1. La tecnica. Secondo l’antica ricetta napoeltana, sul fuoco vanno amalgamati in una pentola e cotti insieme i tre ingredienti, quindi la parte farinosa, quella liquida e quella grassa. Vanno lavorati fino a che non si ha la consistenza quasi di una grossa mollica, che poi andrà lavorata incorporando lentamente le uova. Alla fine di questo procedimento si dovrebbe avere una consistenza elastica e ben umida. Che andrà messa in un sac à poche.

2. L’impasto va sottoposto a una doppia cottura in due padelle, una con una temperatura più fredda e un'altra più alta. Nella prima, poco sotto il classico punto di frittura, l'impasto si espande, e invece nel secondo completa la frittura, si cuoce e si colora.

3. Una volta fritta e alzata la zeppola va deposta su una teglia, preferibilmente con carta da forno alla base, dove viene fatta raffreddare.  

4. Per decorare, prima si spolvera lo zucchero a velo, che è la storia di questo dolce. Una volta passato lo zucchero, si va poi a fare il giro di crema gialla, di crema pasticciera, a cui si può aggiungere un tocco di amido per renderla più lucida e densa.  

5. La ciliegina sulla torta, rigorosamente un’amarena, l’unico frutto di questa famiglia ad essere abbastanza amara per sposarsi bene con la crema pasticciera. Meglio due per ogni zeppola, ma mai più di tre.

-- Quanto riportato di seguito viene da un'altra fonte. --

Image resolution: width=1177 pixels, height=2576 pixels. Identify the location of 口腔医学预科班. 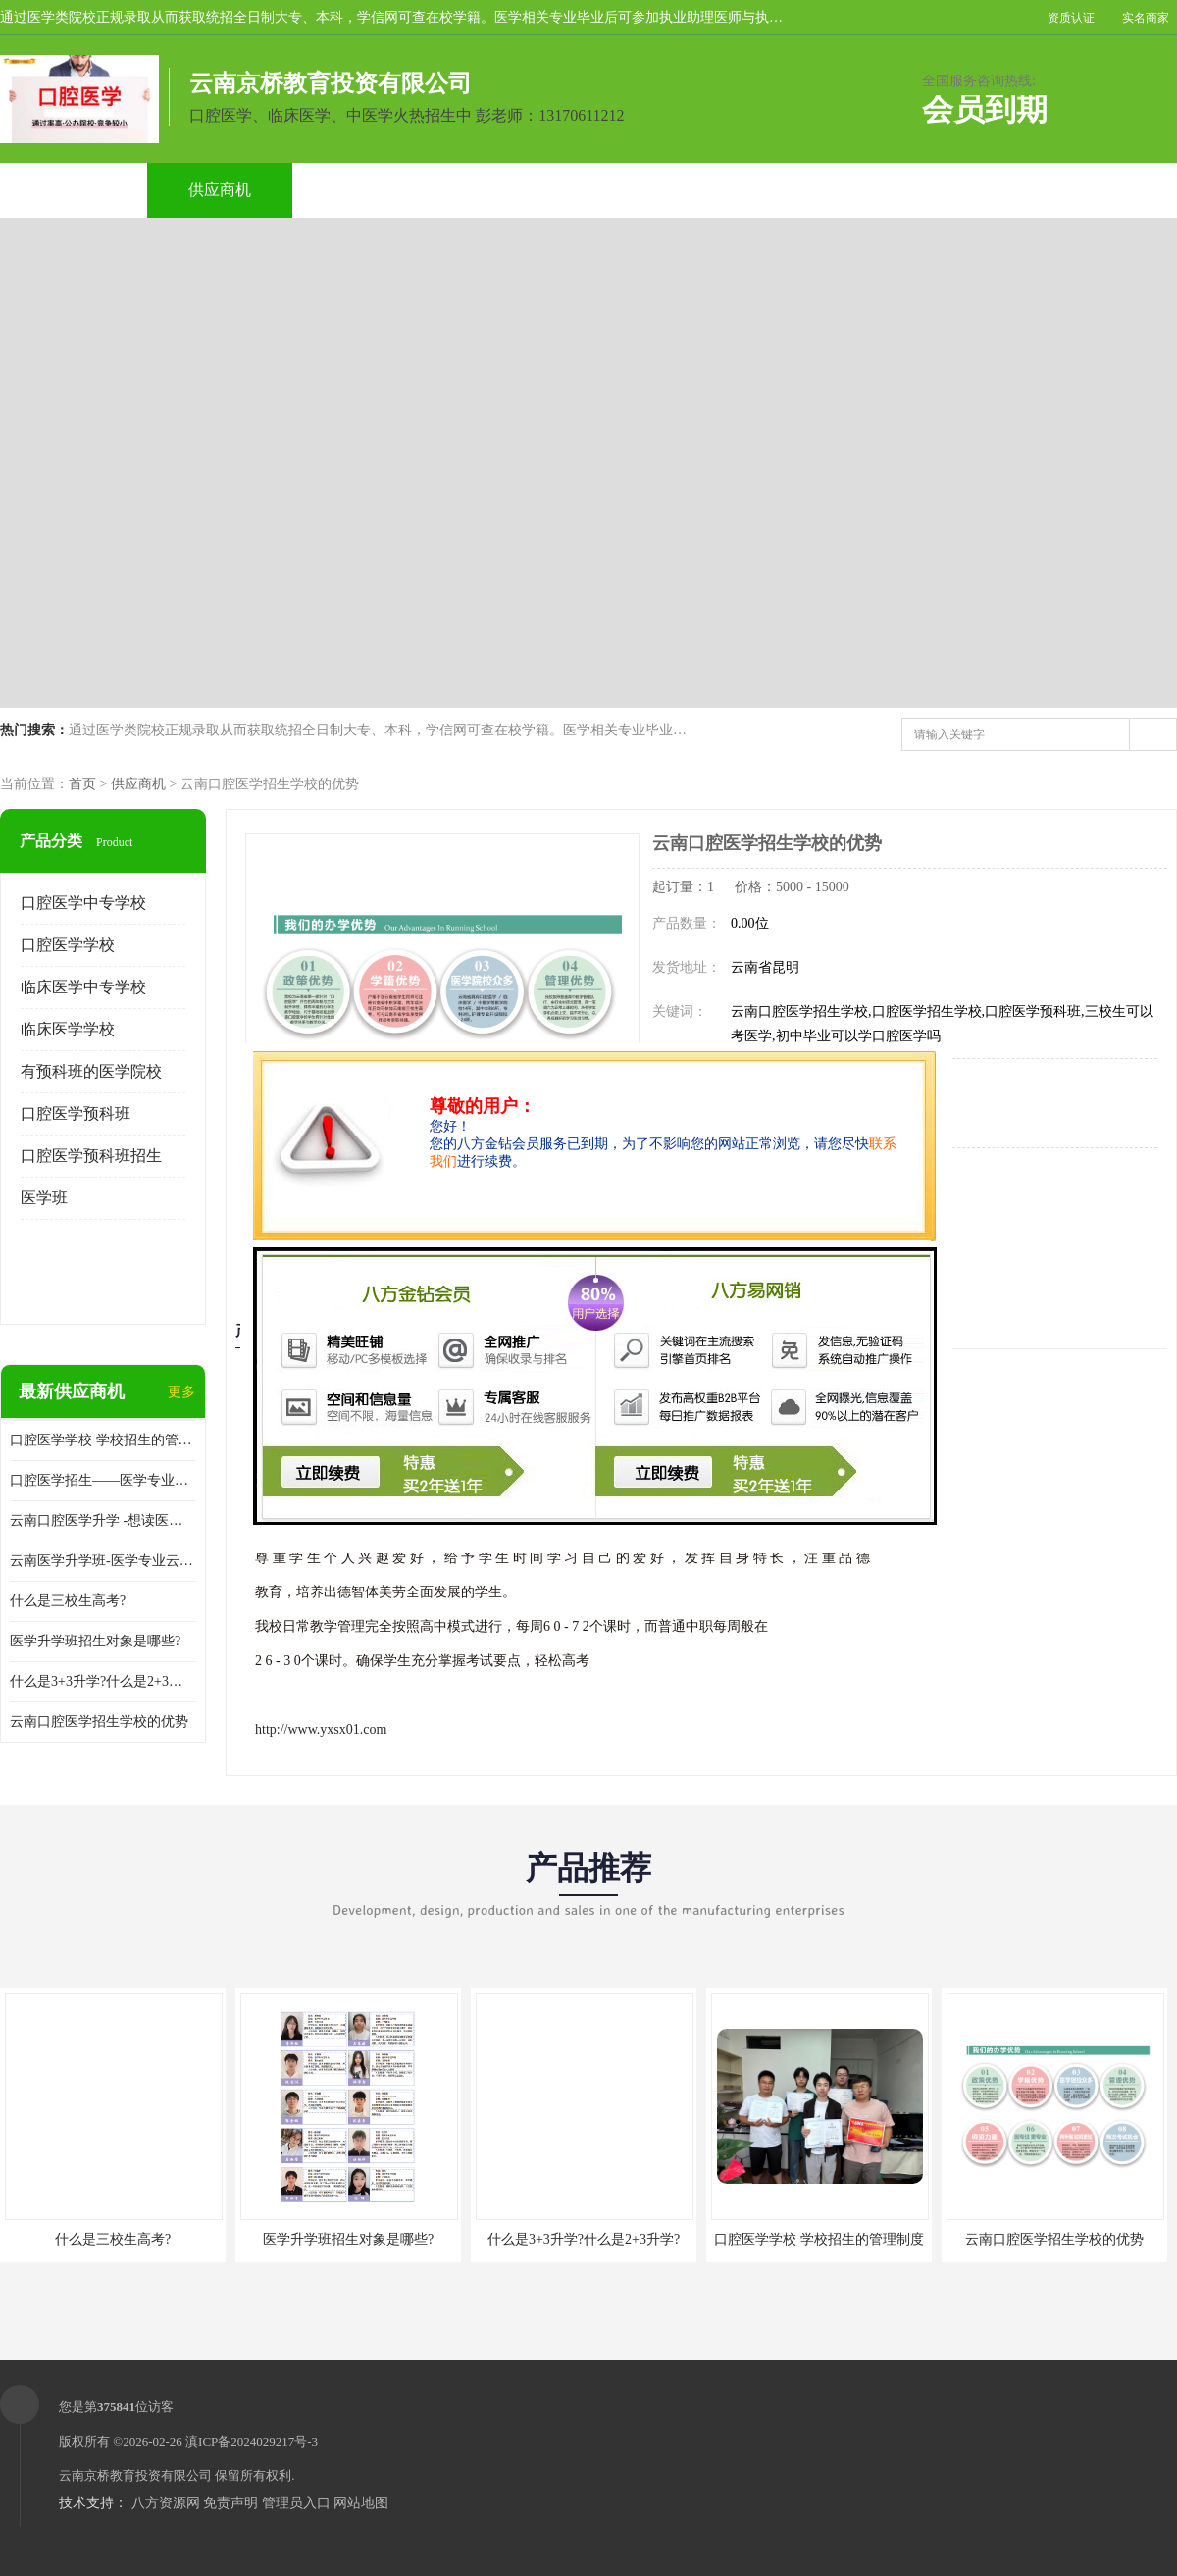 (75, 1113).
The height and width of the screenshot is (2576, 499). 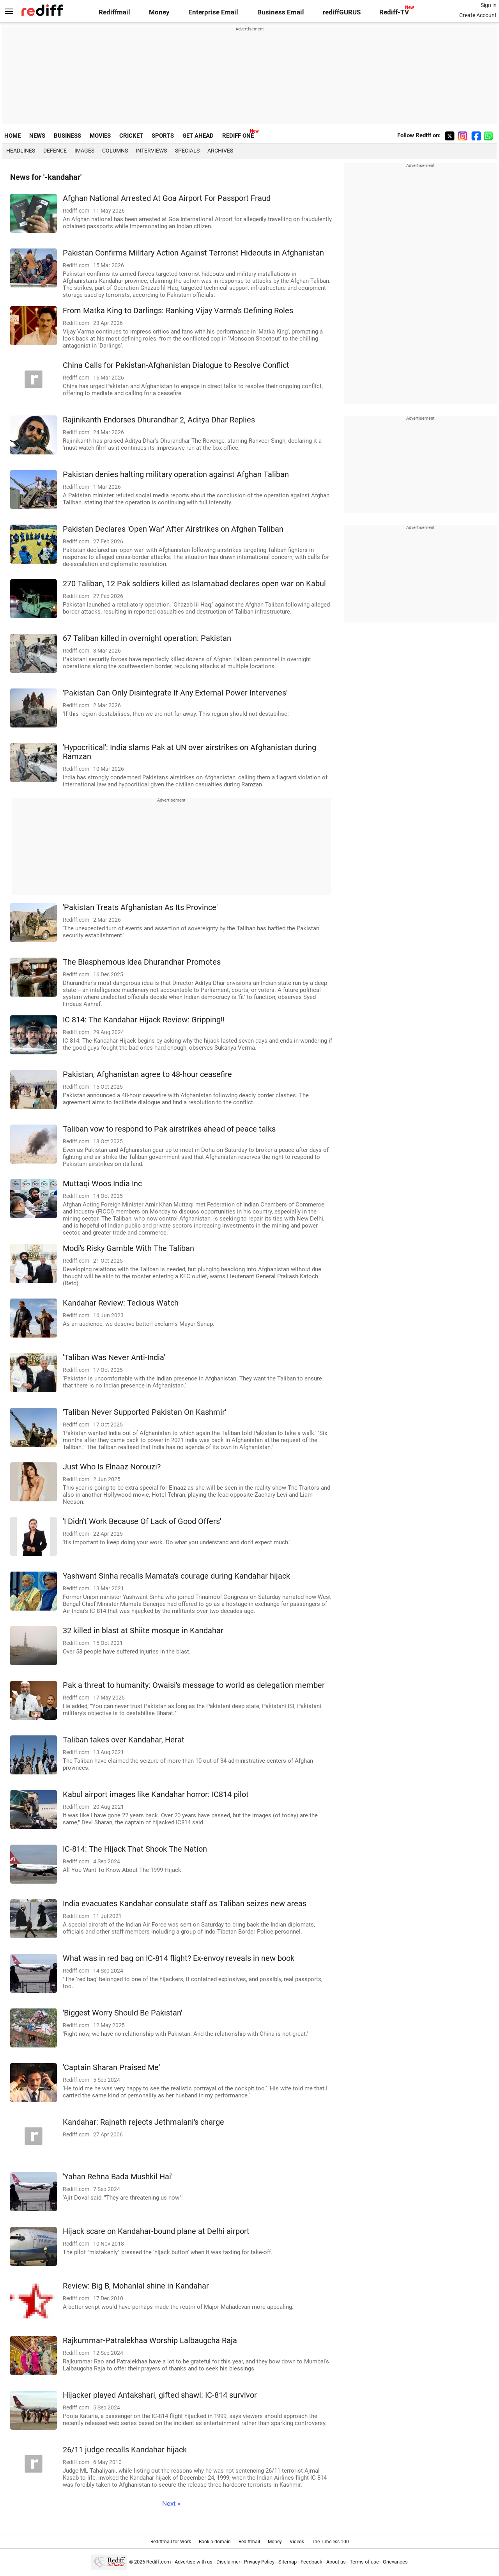 I want to click on Kandahar Review: Tedious Watch, so click(x=121, y=1303). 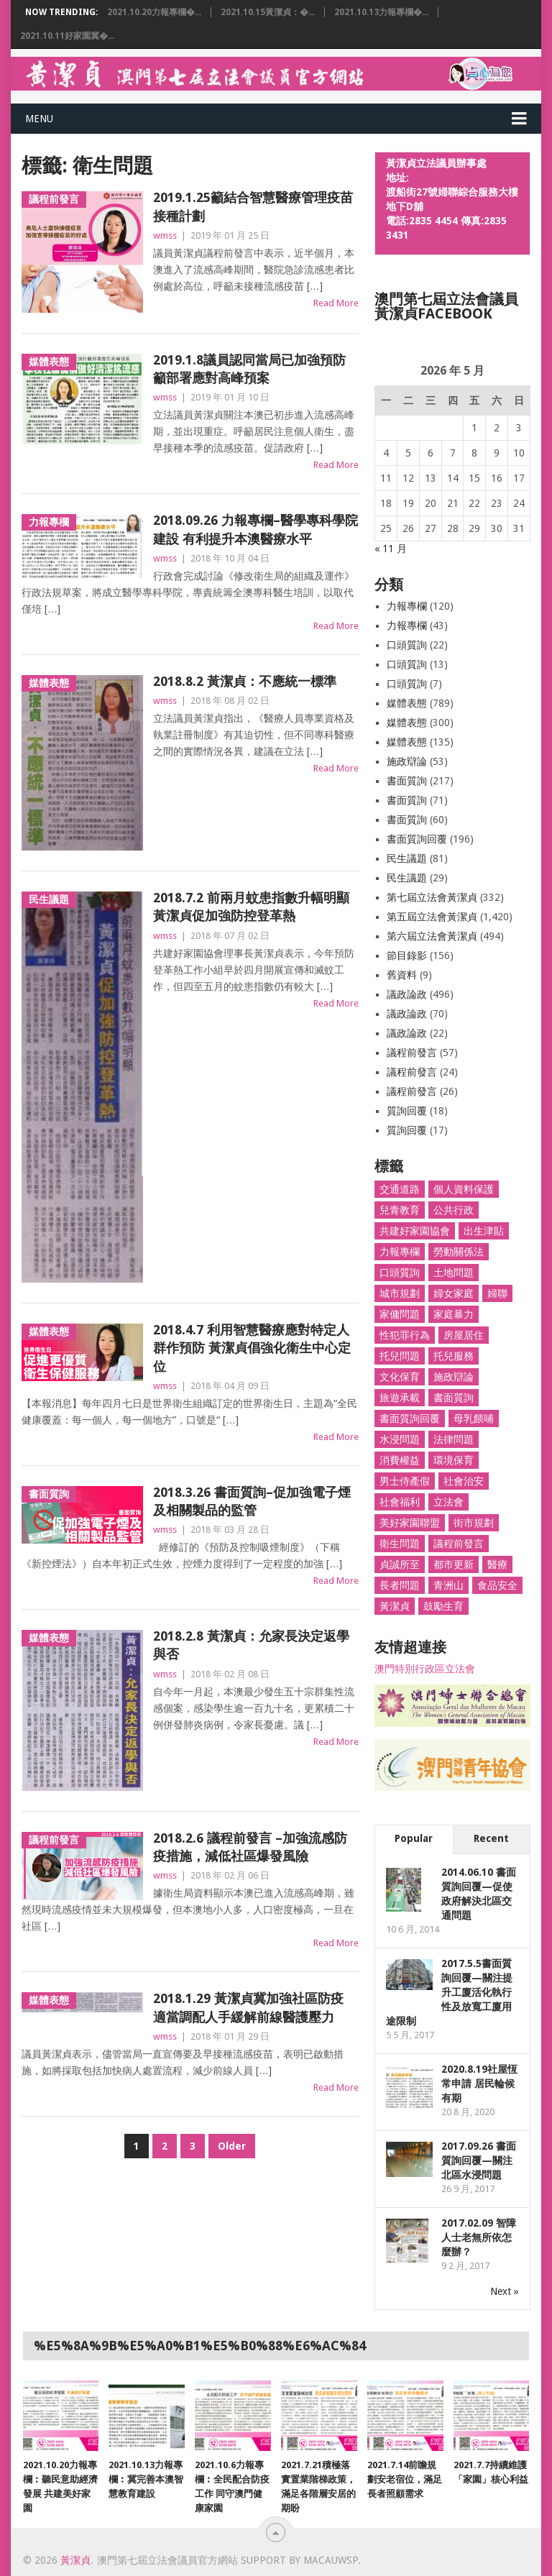 The image size is (552, 2576). Describe the element at coordinates (400, 1356) in the screenshot. I see `托兒問題 [托兒問題 (77 個項目)]` at that location.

6. La temperatura perfetta? Tiepida.

E dopo i consigli, la ricetta, quella di Nicola Pansa, maestro pasticcere di Amalfi, che nella sua famiglia si tramandano dal 1830, da ben cinque generazioni.

Ingredienti per 20 zeppole 1 litro acqua 100 gr di burro 1 kg farina 00 10 gr di sale 12-15 uova fresche olio di semi di arachidi Zucchero a velo Crema pasticciera Amarene

Preparazione

Portiamo ad ebollizione 1 litro d' acqua e 100 grammi di burro, aggiungiamo 1 kg di farina 00 con 10 grammi di sale e procediamo con la cottura a fiamma lenta fino all'amalgamarsi del composto.

Successivamente versiamo il composto in un recipiente e aggiungiamo progressivamente circa 12-15 uova fresche, con lo scopo di ottenere un impasto che deve divenire sempre più morbido, pur conservando un certo grado di solidità. Raggiunto l'obiettivo, inseriamo l'impasto nel sac a poche e modelliamo le nostre ciambelle su teglie precedentemente coperte da carta da forno.

Cottura

Ora si passa alla frittura. Prepariamo due padelle con una dose abbondante di un buon olio di semi di arachidi; nella prima immergiamo le nostre ciambelle preoccupandoci che l'olio non sia eccessivamente bollente: questa prima fase ci occorre per far sì che le zeppole si gonfino al punto giusto.

Quindi, passiamo le nostre zeppole nella seconda padella dove la temperatura dell'olio non deve essere inferiore ai 170 gradi. Questa è la fase decisiva della frittura: la zeppola deve essere tirata fuori quando ha raggiunto il giusto grado di fragranza e un bel colore dorato.

Prima di mangiarle

A questo punto non ci resta che passarle su carta assorbente e attendere che raffreddino, dopodiché completiamo il nostro lavoro decorandole con i classici rosoni di crema pasticciera, zucchero a velo e delle gustosissime amarene.